The Compagnonnage is sometimes mistaken for other movements, particularly freemasonry because they share the symbols of the interlaced compasses and set square. But beyond a few symbols and legendary references (notably to the building of Solomon’s temple) and the fact that they are both initiation societies, everything else makes them quite distinct. They have different geographic origins (England for the freemasonry, France for the compagnonnage) and separate histories (freemasonry appears in the early 18th century whereas the compagnonnage has a verified presence as early as the 15th century). Finally, the main difference rests on the plying of the craft of masonry: purely symbolic on the freemasonry side, fundamentally practised in the compagnonnage, among other crafts. Nevertheless, there obviously were elements borrowed by the latter from the former during the 19th century, but without any link resulting from the transfer and these two institutions have remained independent.

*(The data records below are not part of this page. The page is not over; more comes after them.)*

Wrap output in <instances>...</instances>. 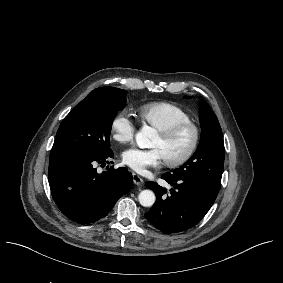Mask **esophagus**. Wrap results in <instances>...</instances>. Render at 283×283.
I'll list each match as a JSON object with an SVG mask.
<instances>
[{
	"mask_svg": "<svg viewBox=\"0 0 283 283\" xmlns=\"http://www.w3.org/2000/svg\"><path fill=\"white\" fill-rule=\"evenodd\" d=\"M132 176H133V183L135 185H138V186L143 185L144 181L138 174L132 173Z\"/></svg>",
	"mask_w": 283,
	"mask_h": 283,
	"instance_id": "esophagus-1",
	"label": "esophagus"
}]
</instances>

Other movements showed similarities with the Compagnonnage. The ‘Bons Cousins’ charcoal burners and the ‘Bons Compagnons’ splitters, the existence of which is verified as early as the 17th century, were initiation societies of foresters very similar to those of compagnons. During the 18th qnd 19th, because they admitted members from outside their craft, they mutated into mutual assistance gatherings and veered towards freemasonry or politics (Italian ‘Carbonari’, French ‘Charbonnerie’) before fading out in the regions where they were active (Burgundy, Franche-Comté).
There are also compagnonnages in the building crafts (carpenters, joiners, stonemasons, masons, roofers) in Germany and Scandinavian countries. Like their French counterparts, they journey and have secret reception rites. During their travelling period, they have to wear a typical corduroy suit and a black hat. The various brotherhoods mark their specificity through the colour of their neckties (black, blue or red) or a gold brooch.
In the course of the 19th century a number of associations of workers appeared, inspired by the compagnonnages and sharing with them moral values and high standards in work but rejecting their esoteric aspects. It was the case with the ‘Sociétaires boulangers’ or with the ‘Sociétaires potiers’ (potters) of Tours, or the more encompassing Union des Travailleurs du Tour de France. More defiantly and with tongue in cheek, there were the ‘Renards joyeux, libres et indépendants’ (Merry, free and independent foxes ─ ‘foxes’ being the word used by the carpenter compagnons for outsiders).
As early as the second half of the 18th century, it appears that some compagnons and freemasons had noticed similarities between their respective organisations. They both had initiation rites, secret passwords and means to identify themselves between members. But, if the frame was similar, the contents were different. Contrary to the belief, common among present-day compagnons as well as freemasons, the Compagnonnage is not an early operative form of freemasonry, the latter being born in England around mid 17th century and reaching France circa 1725.
Conversely, attracted by the outlook of a prestigious society that appeared as a model with more meaningful esoteric contents, the compagnons largely borrowed from masonic symbols and rites to reform their own as early as the late 18th century. To this day, the earliest known example of such borrowing shows in a document of the Avignon stonemasons du Devoir dated 1782. During the 19th century these borrowings multiplied for several reasons. Firstly, there was a will after the Revolution to modernise an institution deemed ‘passé’ by the youth of the technically advancing new century. The second reason was that in that period an increasing number of compagnons became sedentary yet remained active parts of their brotherhoods; some of them had joined freemasons’ lodges and the influence of the latter was facilitated. Thirdly, the general level of instruction improved and more compagnons could read about freemason rites in the many books then published on the subject and felt they could enrich their own by borrowing elements from them. The best known examples are the legend of Hiram, the radiating star, the letter G, the three dots in triangular position and various symbols of the higher degrees. Combined with, or replacing, traditional elements of the compagnons’ rites with some adaptation, they were perceived as a new form of language by the 19th century compagnons.